■ Directions
I need the lines below from the one with "Spodní prádlo" down to the one with "кции коры надпочечников" reproduced exactly, both ends included, and nothing else.

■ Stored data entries
★ ★ ★ ★ ★

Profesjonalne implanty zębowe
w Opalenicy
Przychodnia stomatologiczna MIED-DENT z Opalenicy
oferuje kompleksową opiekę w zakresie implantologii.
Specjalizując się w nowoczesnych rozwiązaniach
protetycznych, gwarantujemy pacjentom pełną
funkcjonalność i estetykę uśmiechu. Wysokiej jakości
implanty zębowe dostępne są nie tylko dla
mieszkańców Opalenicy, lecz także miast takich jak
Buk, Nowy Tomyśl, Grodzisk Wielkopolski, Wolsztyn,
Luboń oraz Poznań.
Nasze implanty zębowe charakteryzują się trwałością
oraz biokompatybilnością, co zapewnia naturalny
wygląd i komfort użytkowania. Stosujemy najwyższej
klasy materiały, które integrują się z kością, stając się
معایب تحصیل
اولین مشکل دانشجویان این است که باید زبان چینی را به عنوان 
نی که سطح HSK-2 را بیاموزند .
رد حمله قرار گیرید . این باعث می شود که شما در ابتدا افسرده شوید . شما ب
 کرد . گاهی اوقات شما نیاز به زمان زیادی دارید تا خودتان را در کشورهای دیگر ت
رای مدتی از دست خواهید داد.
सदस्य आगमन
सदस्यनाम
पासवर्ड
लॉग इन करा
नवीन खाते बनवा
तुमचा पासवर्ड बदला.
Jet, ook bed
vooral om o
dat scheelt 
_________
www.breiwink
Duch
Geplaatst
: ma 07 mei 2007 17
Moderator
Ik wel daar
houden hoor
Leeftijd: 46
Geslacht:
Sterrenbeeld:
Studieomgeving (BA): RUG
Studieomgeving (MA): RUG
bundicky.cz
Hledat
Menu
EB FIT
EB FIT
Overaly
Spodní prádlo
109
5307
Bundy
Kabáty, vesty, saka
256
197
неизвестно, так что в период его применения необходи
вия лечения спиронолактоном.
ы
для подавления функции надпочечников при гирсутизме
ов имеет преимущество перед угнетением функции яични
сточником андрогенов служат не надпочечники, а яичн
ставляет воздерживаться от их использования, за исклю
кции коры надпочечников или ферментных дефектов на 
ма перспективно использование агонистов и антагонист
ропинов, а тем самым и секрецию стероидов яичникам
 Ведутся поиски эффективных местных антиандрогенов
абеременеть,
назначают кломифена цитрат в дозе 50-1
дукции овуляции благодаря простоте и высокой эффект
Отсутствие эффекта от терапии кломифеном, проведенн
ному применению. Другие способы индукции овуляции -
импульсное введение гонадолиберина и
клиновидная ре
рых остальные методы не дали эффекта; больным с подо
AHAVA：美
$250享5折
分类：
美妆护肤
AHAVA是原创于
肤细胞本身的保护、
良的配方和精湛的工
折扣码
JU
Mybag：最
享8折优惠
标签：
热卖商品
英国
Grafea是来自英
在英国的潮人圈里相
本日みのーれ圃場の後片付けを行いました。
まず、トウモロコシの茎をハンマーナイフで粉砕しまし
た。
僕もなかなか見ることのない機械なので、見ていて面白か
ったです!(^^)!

★ ★ ★ ★ ★

■ Task result
Spodní prádlo
109
5307
Bundy
Kabáty, vesty, saka
256
197
неизвестно, так что в период его применения необходи
вия лечения спиронолактоном.
ы
для подавления функции надпочечников при гирсутизме
ов имеет преимущество перед угнетением функции яични
сточником андрогенов служат не надпочечники, а яичн
ставляет воздерживаться от их использования, за исклю
кции коры надпочечников или ферментных дефектов на 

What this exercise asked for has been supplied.